Columbia Journalism Review confuses its whistleblowers.

The Columbia Journalism Review has weighed in against the Supreme Court’s refusal to protect the identity of the source who identified Valerie Plame as a CIA station chief in reprisal for her husband’s criticism of Bush administration claims that Iraq had attempted to purchase uranium in Niger. “‘Who am I to defy the courts,’ [Norman Pearlstine, the lawyer who serves as Time Inc.’s editor-in-chief] asked himself and others, when even Truman and Nixon bowed to judicial edicts?

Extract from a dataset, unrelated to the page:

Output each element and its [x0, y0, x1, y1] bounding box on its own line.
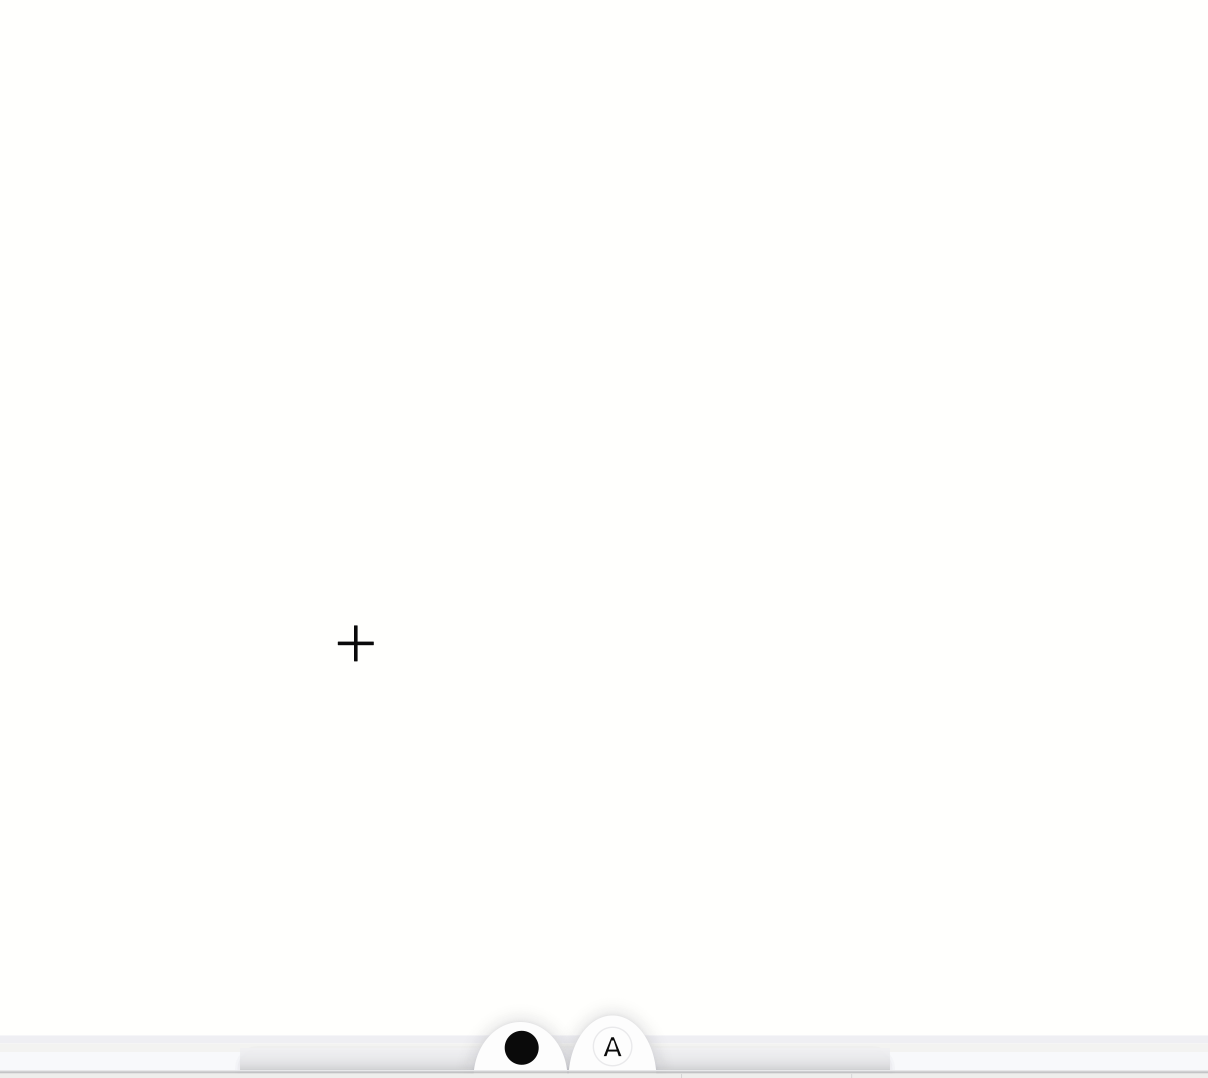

But that’s an argument based on a false equivalence,” says the Review, essentially arguing that no constitutional crisis results from an editor’s refusal to reveal the sources.

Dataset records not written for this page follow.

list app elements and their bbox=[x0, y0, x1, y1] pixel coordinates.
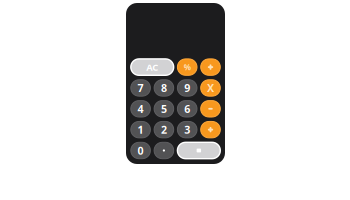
button[interactable]: Percent bbox=[177, 59, 197, 75]
staticText: 5 bbox=[161, 102, 167, 116]
button[interactable]: 3 bbox=[177, 122, 197, 138]
button[interactable]: 1 bbox=[131, 122, 150, 138]
staticText: 2 bbox=[161, 123, 167, 137]
staticText: 6 bbox=[184, 102, 190, 116]
staticText: 1 bbox=[138, 123, 144, 137]
staticText: 7 bbox=[138, 81, 144, 95]
button[interactable]: Multiply bbox=[201, 80, 220, 96]
button[interactable]: Minus bbox=[201, 101, 220, 117]
staticText: X bbox=[207, 81, 214, 95]
button[interactable]: Decimal point bbox=[154, 142, 174, 159]
button[interactable]: 9 bbox=[177, 80, 197, 96]
button[interactable]: 8 bbox=[154, 80, 174, 96]
staticText: % bbox=[184, 62, 191, 72]
staticText: 8 bbox=[161, 81, 167, 95]
button[interactable]: Clear bbox=[131, 59, 174, 75]
staticText: 4 bbox=[138, 102, 144, 116]
staticText: 3 bbox=[184, 123, 190, 137]
button[interactable]: 2 bbox=[154, 122, 174, 138]
button[interactable]: Equals bbox=[177, 142, 220, 159]
staticText: AC bbox=[146, 61, 158, 73]
staticText: 9 bbox=[184, 81, 190, 95]
button[interactable]: Plus bbox=[201, 122, 220, 138]
button[interactable]: 6 bbox=[177, 101, 197, 117]
button[interactable]: 4 bbox=[131, 101, 150, 117]
button[interactable]: 0 bbox=[131, 142, 150, 159]
staticText: 0 bbox=[138, 143, 144, 158]
button[interactable]: 7 bbox=[131, 80, 150, 96]
button[interactable]: 5 bbox=[154, 101, 174, 117]
button[interactable]: Divide bbox=[201, 59, 220, 75]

I remain struck, however, by Jim Naureckas’ comments on Democracy Now!, in which he pointed out a couple things:

  1. “I think the cult of secrecy around the C.I.A. is absurd as it goes back 30 years to the case of the C.I.A. station chief in Athens, his name being revealed, and then him being killed I think six or seven days later, assassinated six or seven days later. I think he was — his name appeared in a newsletter, a sort of a left wing anti-C.I.A. newsletter. And the response at that time was, ‘Ah, this proves that if you name agents, they’re going to be killed, or they’re going to be compromised,’ and so on and so forth. Except that everybody who wanted to know who the C.I.A. station chief in Athens already knew who it was. So I never bought that. It’s the job of the C.I.A. station chief in a given city, foreign city, to be known, so that they can be approached by other agents and by people who want to leak them information.”
  2. “I think it’s important to distinguish between leaks from the government and plants by the government. These are two different kinds of animals. It’s one thing for a whistleblower to reveal government wrongdoing, and that kind of action, you know, I think is heroic and needs to be protected. And there needs to be stronger protection for journalists who don’t want to reveal that kind of source. On the other hand, the vast majority of anonymous sources that you see in mainstream media are not whistleblowers. They’re government operatives. They’re people who are working anonymously for the government in order to get out the government’s agenda.”

In the context that the source of the leak might be White House media manipulator Karl Rove, Naureckas’ second comment seems particularly relevant. Naureckas argues that the exposure of Valerie Plame as a CIA agent did not expose government wrongdoing, but was instead itself an act of wrongdoing, not only violating the law and arguably placing Plame’s life at risk, but being an act of retaliation against her husband’s criticism of Bush administration claims.

It’s easy, I think, to get one’s head twisted on this issue. And this is a case where Naureckas, of Fairness and Accuracy In Reporting, may very well have it right. Karl Rove–or whoever leaked Valerie Plame’s identity–is no whistleblower and should not be mistaken for one.